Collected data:
★ ★ ★ ★

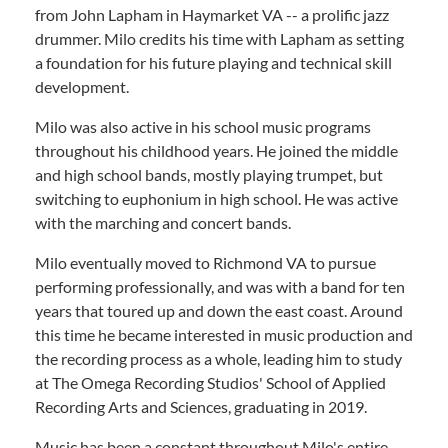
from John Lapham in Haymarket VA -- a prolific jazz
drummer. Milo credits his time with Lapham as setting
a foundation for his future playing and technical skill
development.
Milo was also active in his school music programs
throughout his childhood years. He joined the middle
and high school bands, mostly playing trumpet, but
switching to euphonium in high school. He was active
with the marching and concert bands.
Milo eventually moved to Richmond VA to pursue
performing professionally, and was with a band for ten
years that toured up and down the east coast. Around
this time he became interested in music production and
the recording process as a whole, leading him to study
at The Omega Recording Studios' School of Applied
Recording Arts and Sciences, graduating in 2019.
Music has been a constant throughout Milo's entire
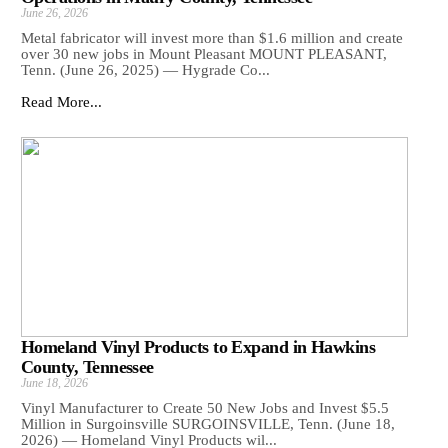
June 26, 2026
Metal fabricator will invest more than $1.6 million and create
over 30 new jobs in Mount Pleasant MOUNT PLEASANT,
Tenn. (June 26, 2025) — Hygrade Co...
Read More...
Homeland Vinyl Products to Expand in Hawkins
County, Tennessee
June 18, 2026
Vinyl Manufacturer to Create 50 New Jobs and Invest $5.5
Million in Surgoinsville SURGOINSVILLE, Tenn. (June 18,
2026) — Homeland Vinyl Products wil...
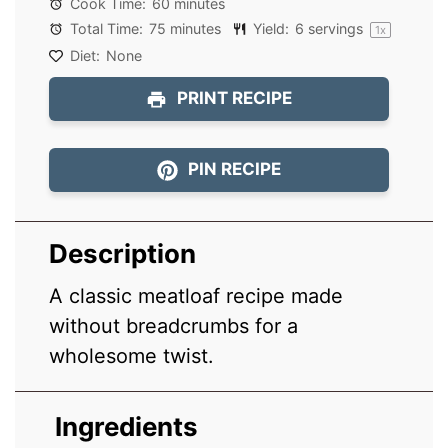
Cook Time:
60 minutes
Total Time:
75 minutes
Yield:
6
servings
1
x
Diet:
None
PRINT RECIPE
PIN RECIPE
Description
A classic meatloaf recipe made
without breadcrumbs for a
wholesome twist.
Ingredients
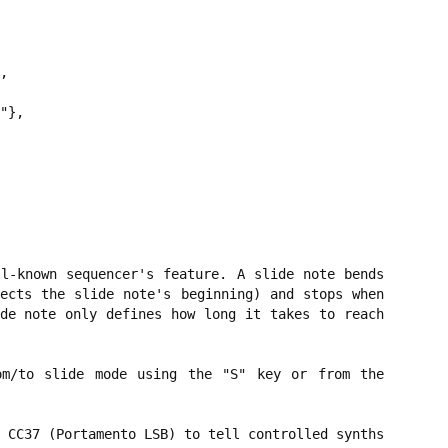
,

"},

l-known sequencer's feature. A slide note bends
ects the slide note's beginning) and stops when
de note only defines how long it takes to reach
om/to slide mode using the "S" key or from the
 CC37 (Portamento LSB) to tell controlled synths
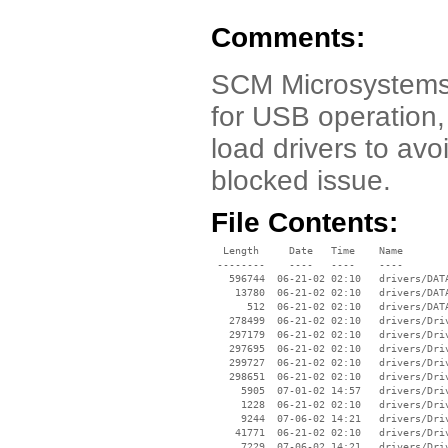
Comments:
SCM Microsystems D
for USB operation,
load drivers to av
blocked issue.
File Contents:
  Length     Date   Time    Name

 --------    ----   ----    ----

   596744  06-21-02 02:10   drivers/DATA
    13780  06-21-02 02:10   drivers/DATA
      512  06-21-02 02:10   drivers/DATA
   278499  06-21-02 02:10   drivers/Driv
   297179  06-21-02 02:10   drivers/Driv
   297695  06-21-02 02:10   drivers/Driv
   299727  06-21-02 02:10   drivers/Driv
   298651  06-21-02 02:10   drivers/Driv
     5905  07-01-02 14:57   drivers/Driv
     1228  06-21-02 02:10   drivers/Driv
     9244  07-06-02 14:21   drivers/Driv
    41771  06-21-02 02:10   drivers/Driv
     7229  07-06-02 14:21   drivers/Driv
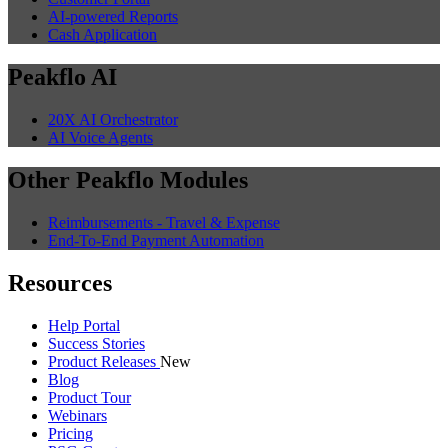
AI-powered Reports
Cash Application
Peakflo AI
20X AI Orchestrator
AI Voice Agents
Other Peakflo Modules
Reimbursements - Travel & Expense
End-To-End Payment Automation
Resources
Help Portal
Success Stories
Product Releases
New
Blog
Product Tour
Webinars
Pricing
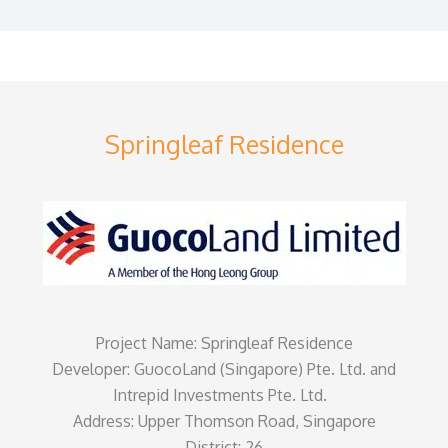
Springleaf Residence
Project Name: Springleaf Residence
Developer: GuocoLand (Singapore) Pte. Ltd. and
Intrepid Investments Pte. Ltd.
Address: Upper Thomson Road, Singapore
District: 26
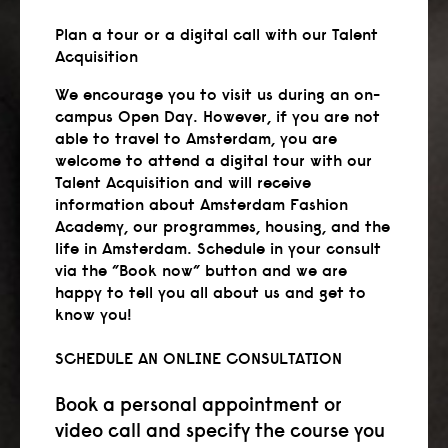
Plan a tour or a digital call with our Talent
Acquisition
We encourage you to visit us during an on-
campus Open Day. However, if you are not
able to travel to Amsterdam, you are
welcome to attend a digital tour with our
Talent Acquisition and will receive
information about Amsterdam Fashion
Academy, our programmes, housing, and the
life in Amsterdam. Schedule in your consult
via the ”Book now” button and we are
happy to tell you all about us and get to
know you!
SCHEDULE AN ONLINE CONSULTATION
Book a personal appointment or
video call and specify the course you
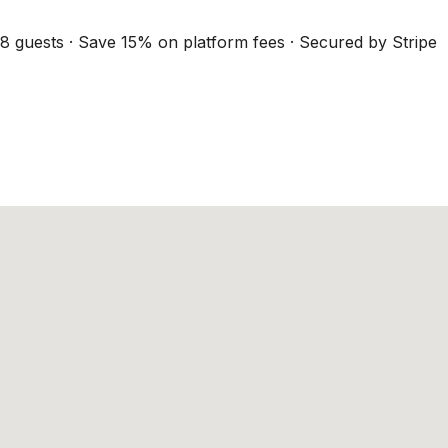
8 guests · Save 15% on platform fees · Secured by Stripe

★ ★ ★ ★

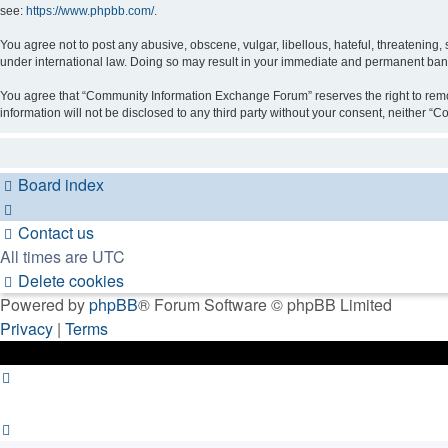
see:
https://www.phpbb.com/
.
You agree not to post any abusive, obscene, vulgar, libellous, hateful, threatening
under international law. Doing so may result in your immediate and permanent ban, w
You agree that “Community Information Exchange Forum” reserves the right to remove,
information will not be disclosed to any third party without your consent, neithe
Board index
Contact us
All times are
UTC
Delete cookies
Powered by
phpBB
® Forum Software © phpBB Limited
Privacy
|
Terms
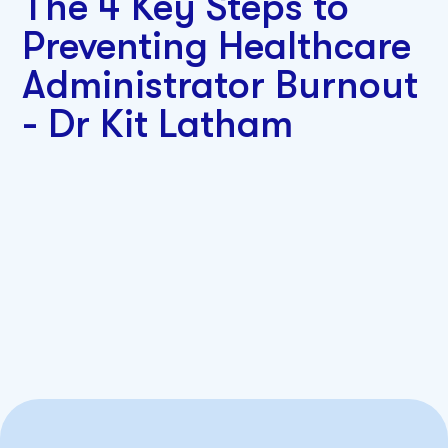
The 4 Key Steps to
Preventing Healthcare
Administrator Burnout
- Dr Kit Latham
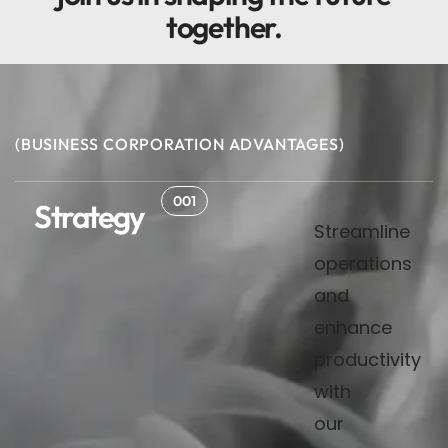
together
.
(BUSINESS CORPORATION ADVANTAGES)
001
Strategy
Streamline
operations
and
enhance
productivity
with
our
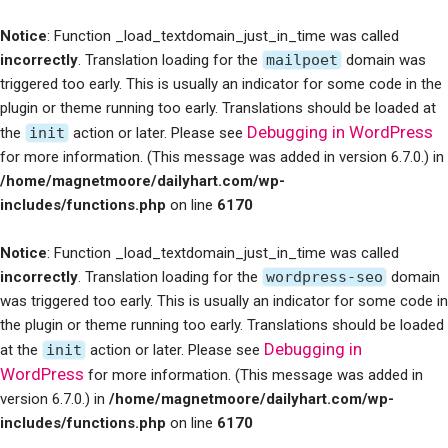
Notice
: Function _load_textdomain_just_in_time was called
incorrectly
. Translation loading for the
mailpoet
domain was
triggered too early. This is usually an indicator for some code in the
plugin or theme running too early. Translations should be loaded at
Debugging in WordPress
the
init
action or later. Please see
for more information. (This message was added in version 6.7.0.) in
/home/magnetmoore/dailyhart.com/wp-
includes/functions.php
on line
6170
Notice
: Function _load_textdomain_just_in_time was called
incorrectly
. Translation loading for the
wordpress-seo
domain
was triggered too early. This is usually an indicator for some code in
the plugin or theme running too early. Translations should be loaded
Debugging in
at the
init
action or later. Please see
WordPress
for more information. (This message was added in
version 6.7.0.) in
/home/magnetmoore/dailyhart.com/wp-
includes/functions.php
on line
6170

★ ★ ★ ★

• **Task description**: Count lines, not occurrences. State how many lines of the entries contain the word "without", and add nothing.

• **Exercise answer**: 2